Dc. Fernández Salguero Group

AhR has an important role in reprogramming, senescence, regeneration and carcinogenesis. The process of cell reprogramming is closely linked to an apparently antagonistic cellular event such as senescence, with both processes seeming to coexist under physiological and pathological conditions. In fact, recent studies have revealed that the reprogramming-senescence axis has an impact on major organ responses such as tissue repair and regeneration upon injury. Our group have already generated mouse lines expressing the OKSM reprogramming transgene in AhR wild type or AhR-null backgrounds in order to study such senescence-reprogramming interactions. Moreover, we are also studying AhR function in tissue repair, since partial hepatectomy-induced regeneration mainly involves a proliferative response in quiescent hepatocytes, while injury-induced regeneration involves both hepatocytes proliferation and the activation of liver stem cells. Our group have previously demonstrated how liver and lung regeneration upon acute tissue injury are more efficient in absence of AhR, with such responses involving the expansion of undifferentiated stem cell subpopulations. Therefore, our main research line is taking a multi-level approach by the integrated investigation of how the reprogramming-senescence balance impacts hepatic regeneration and hepatocarcinogenesis. This will allow the validation of prognostic markers and therapeutic targets for this disease, which are currently very limited.

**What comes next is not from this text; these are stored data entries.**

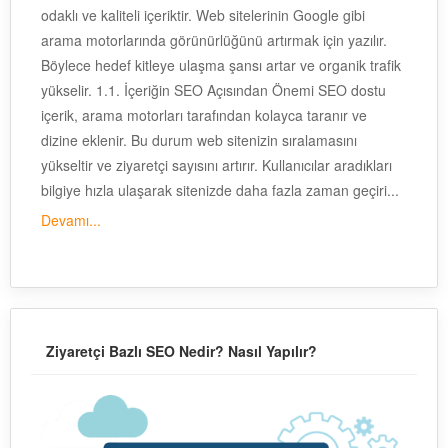
odaklı ve kaliteli içeriktir. Web sitelerinin Google gibi
arama motorlarında görünürlüğünü artırmak için yazılır.
Böylece hedef kitleye ulaşma şansı artar ve organik trafik
yükselir. 1.1. İçeriğin SEO Açısından Önemi SEO dostu
içerik, arama motorları tarafından kolayca taranır ve
dizine eklenir. Bu durum web sitenizin sıralamasını
yükseltir ve ziyaretçi sayısını artırır. Kullanıcılar aradıkları
bilgiye hızla ulaşarak sitenizde daha fazla zaman geçiri...
Devamı...
Ziyaretçi Bazlı SEO Nedir? Nasıl Yapılır?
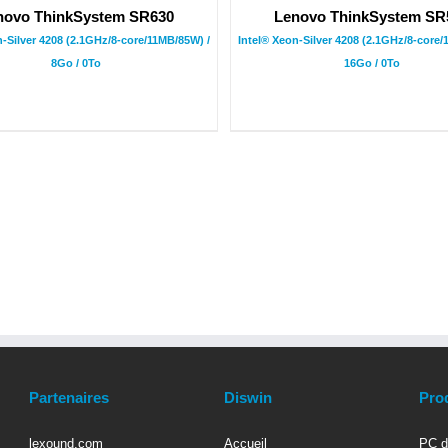
novo ThinkSystem SR630
Lenovo ThinkSystem SR
n-Silver 4208 (2.1GHz/8-core/11MB/85W) /
Intel® Xeon-Silver 4208 (2.1GHz/8-core/
8Go / 0To
16Go / 0To
Partenaires
Diswin
Pro
lexound.com
Accueil
PC d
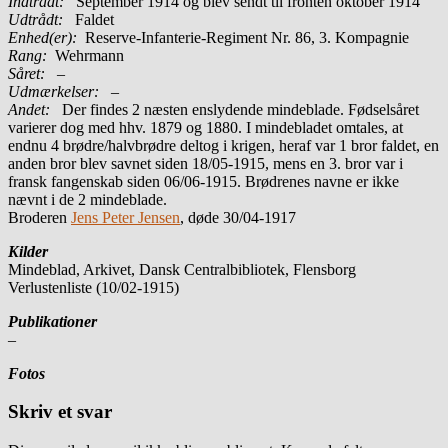
Indtrådt:
September 1914 og blev sendt til fronten oktober 1914
Udtrådt:
Faldet
Enhed(er):
Reserve-Infanterie-Regiment Nr. 86, 3. Kompagnie
Rang:
Wehrmann
Såret:
–
Udmærkelser: –
Andet:
Der findes 2 næsten enslydende mindeblade. Fødselsåret
varierer dog med hhv. 1879 og 1880. I mindebladet omtales, at
endnu 4 brødre/halvbrødre deltog i krigen, heraf var 1 bror faldet, en
anden bror blev savnet siden 18/05-1915, mens en 3. bror var i
fransk fangenskab siden 06/06-1915. Brødrenes navne er ikke
nævnt i de 2 mindeblade.
Broderen
Jens Peter Jensen
, døde 30/04-1917
Kilder
Mindeblad, Arkivet, Dansk Centralbibliotek, Flensborg
Verlustenliste (10/02-1915)
Publikationer
–
Fotos
Skriv et svar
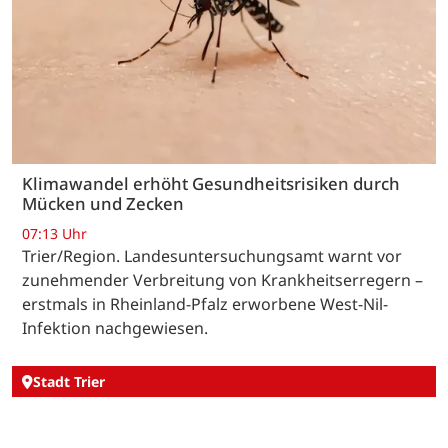
Klimawandel erhöht Gesundheitsrisiken durch
Mücken und Zecken
07:13 Uhr
Trier/Region. Landesuntersuchungsamt warnt vor
zunehmender Verbreitung von Krankheitserregern –
erstmals in Rheinland-Pfalz erworbene West-Nil-
Infektion nachgewiesen.
Stadt Trier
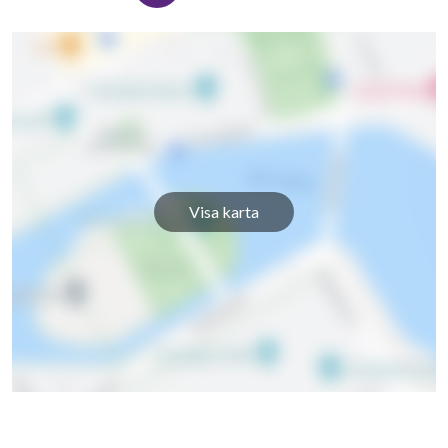
Visa karta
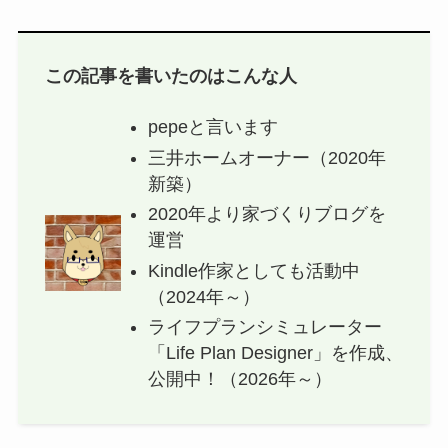
この記事を書いたのはこんな人
pepeと言います
三井ホームオーナー（2020年
新築）
2020年より家づくりブログを
運営
Kindle作家としても活動中
（2024年～）
ライフプランシミュレーター
「Life Plan Designer」を作成、
公開中！（2026年～）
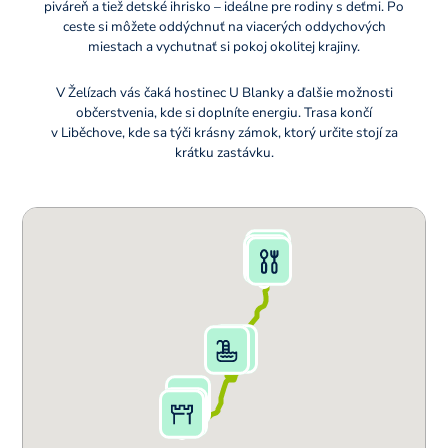
piváreň a tiež detské ihrisko – ideálne pre rodiny s deťmi. Po
ceste si môžete oddýchnuť na viacerých oddychových
miestach a vychutnať si pokoj okolitej krajiny.
V Želízach vás čaká hostinec U Blanky a ďalšie možnosti
občerstvenia, kde si doplníte energiu. Trasa končí
v Liběchove, kde sa týči krásny zámok, ktorý určite stojí za
krátku zastávku.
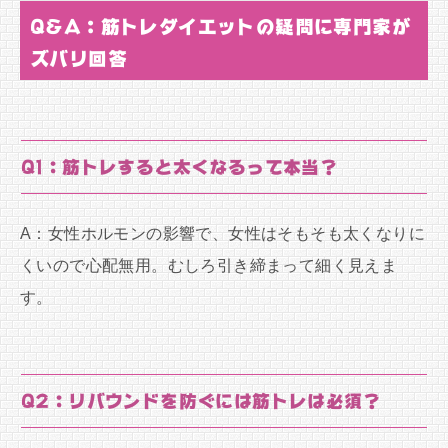
Q&A：筋トレダイエットの疑問に専門家が
ズバリ回答
Q1：筋トレすると太くなるって本当？
A：女性ホルモンの影響で、女性はそもそも太くなりに
くいので心配無用。むしろ引き締まって細く見えま
す。
Q2：リバウンドを防ぐには筋トレは必須？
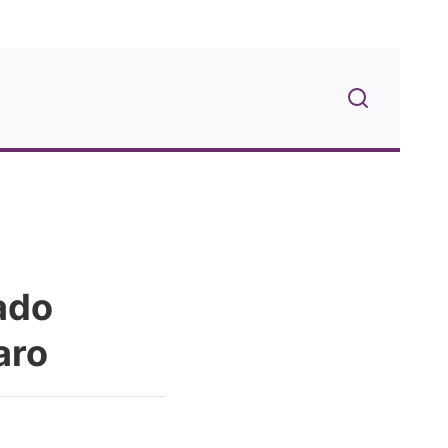
ado
aro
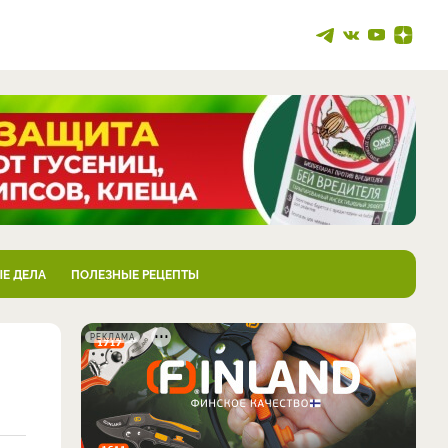
Е ДЕЛА
ПОЛЕЗНЫЕ РЕЦЕПТЫ
РЕКЛАМА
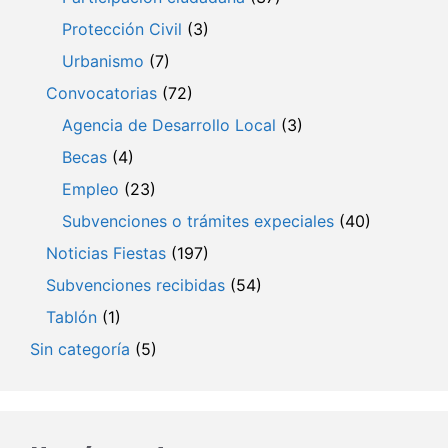
Protección Civil
(3)
Urbanismo
(7)
Convocatorias
(72)
Agencia de Desarrollo Local
(3)
Becas
(4)
Empleo
(23)
Subvenciones o trámites expeciales
(40)
Noticias Fiestas
(197)
Subvenciones recibidas
(54)
Tablón
(1)
Sin categoría
(5)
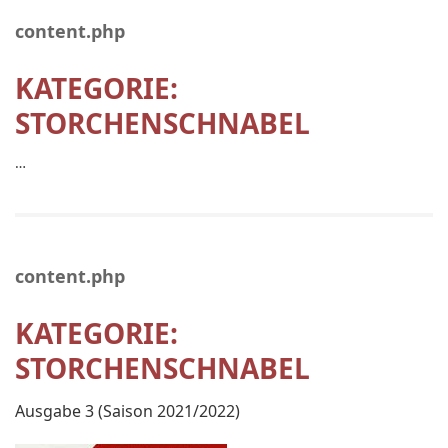
content.php
KATEGORIE:
STORCHENSCHNABEL
…
content.php
KATEGORIE:
STORCHENSCHNABEL
Ausgabe 3 (Saison 2021/2022)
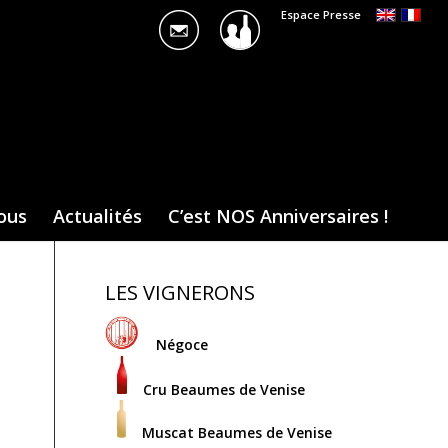
Espace Presse
ous
Actualités
C’est NOS Anniversaires !
LES VIGNERONS
Négoce
Cru Beaumes de Venise
Muscat Beaumes de Venise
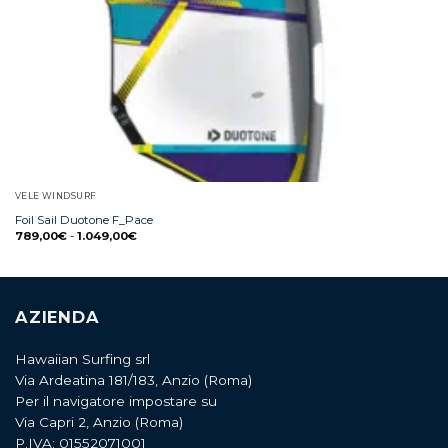
VELE WINDSURF
Foil Sail Duotone F_Pace
789,00
€
-
1.049,00
€
AZIENDA
Hawaiian Surfing srl
Via Ardeatina 181/183, Anzio (Roma)
Per il navigatore impostare su
Via Capri 2, Anzio (Roma)
P.IVA: 01552071001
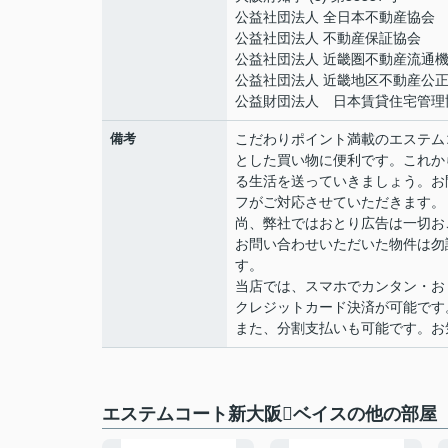
公益社団法人 全日本不動産協会
公益社団法人 不動産保証協会
公益社団法人 近畿圏不動産流通
公益社団法人 近畿地区不動産公
公益財団法人 日本賃貸住宅管理
備考
こだわりポイント満載のエステムコ
とした買い物に便利です。これか
る生活を送っていきましょう。お
フがご対応させていただきます。
尚、弊社ではおとり広告は一切お
お問い合わせいただいた物件は勿
す。
当店では、スマホでカンタン・おト
クレジットカード決済が可能です
また、分割支払いも可能です。お気軽
エステムコート新大阪ベイスの他の部屋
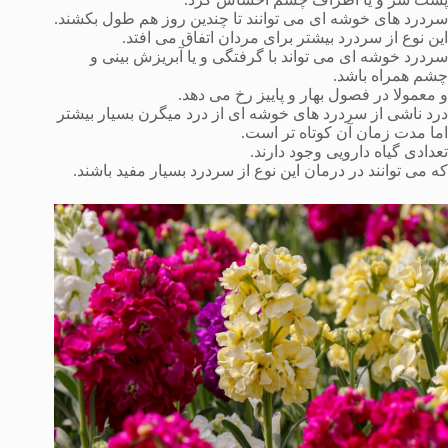
سردرد های خوشه ای می توانند تا چندین روز هم طول بکشند.
این نوع از سردرد بیشتر برای مردان اتفاق می افتد.
سردرد خوشه ای می تواند با گرفتگی و یا آبریزش بینی و
چشم همراه باشد.
و معمولا در فصول بهار و پاییز رخ می دهد.
درد ناشی از سردرد های خوشه ای از درد میگرن بسیار بیشتر
اما مدت زمان آن کوتاه تر است.
تعدادی گیاه دارویی وجود دارند.
که می توانند در درمان این نوع از سردرد بسیار مفید باشند.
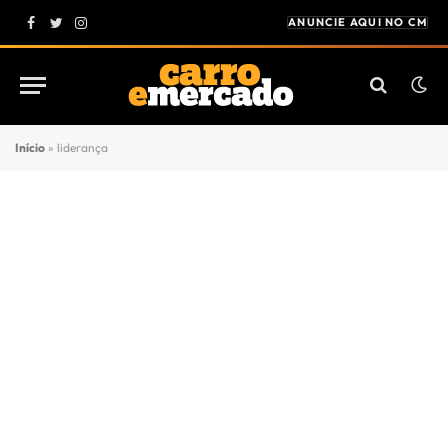
ANUNCIE AQUI NO CM
Facebook
Twitter
Instagram
Início
»
liderança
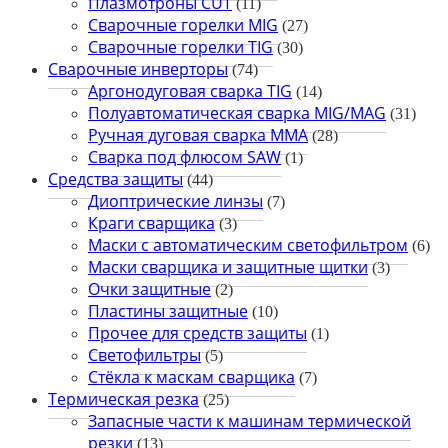
Плазмотроны CUT
(11)
Сварочные горелки MIG
(27)
Сварочные горелки TIG
(30)
Сварочные инверторы
(74)
Аргонодуговая сварка TIG
(14)
Полуавтоматическая сварка MIG/MAG
(31)
Ручная дуговая сварка MMA
(28)
Сварка под флюсом SAW
(1)
Средства защиты
(44)
Диоптрические линзы
(7)
Краги сварщика
(3)
Маски с автоматическим светофильтром
(6)
Маски сварщика и защитные щитки
(3)
Очки защитные
(2)
Пластины защитные
(10)
Прочее для средств защиты
(1)
Светофильтры
(5)
Стёкла к маскам сварщика
(7)
Термическая резка
(25)
Запасные части к машинам термической
резки
(13)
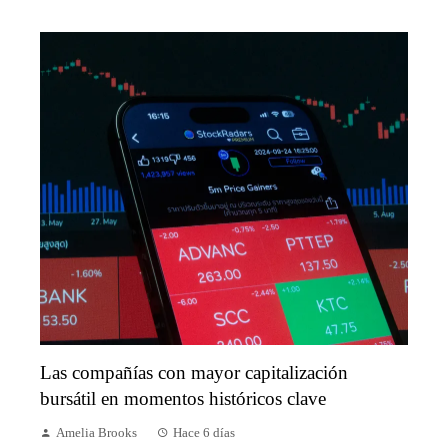
Las compañías con mayor capitalización
bursátil en momentos históricos clave
Amelia Brooks
Hace 6 días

Transcription factor aryl hydrocarbon receptor (AhR) has emerged as one of the main regulators involved both in physiological functions and tumor progression. In addition to its initially discovered functions in detoxification, this receptor exerts physiological and homeostatic functions in different tissues and organs including liver, skin, heart and immune system. A remarkable property of AhR is that its functions may be influenced by the phenotype of the target cell. Thus, it can promote or inhibit cell proliferation and tumor progression by acting as an oncogene or as a tumor suppressor. Therefore, a deregulation of AhR may have a causal role in contributing to tumor progression and spread. This receptor is particularly important in liver physiopathology, where transcriptomic studies have revealed that the absence of AhR alters gene expression patterns both in normal hepatocytes and hepatoma cells.

Currently we are characterizing, both at molecular and functional levels, in vitro and in vivo cell reprogramming upon the level of AhR expression. Moreover, we are investigating the crosstalk between reprogramming and cellular senescence in aged AhR +/+ and AhR -/- mice as well as in mouse and human liver tumors having different levels of AhR.  Overall, we aim to demonstrate that AhR is relevant in controlling the reprogramming-senescence balance that likely underlines liver regeneration. We are also analyzing reprogramming and senescence markers mentioned above in biopsies obtained from the first and second surgical procedures to determine if any of them can be used in the prognosis of liver regeneration in patients with such hepatocarcinomas. By combining all these different approaches, we want to determine the impact of the reprogramming-senescence axis in mouse liver regeneration and repair after acute injury or partial hepatectomy, and its correlation with the analysis of reprogramming and senescence markers in regenerated livers from human hepatocarcinoma patients.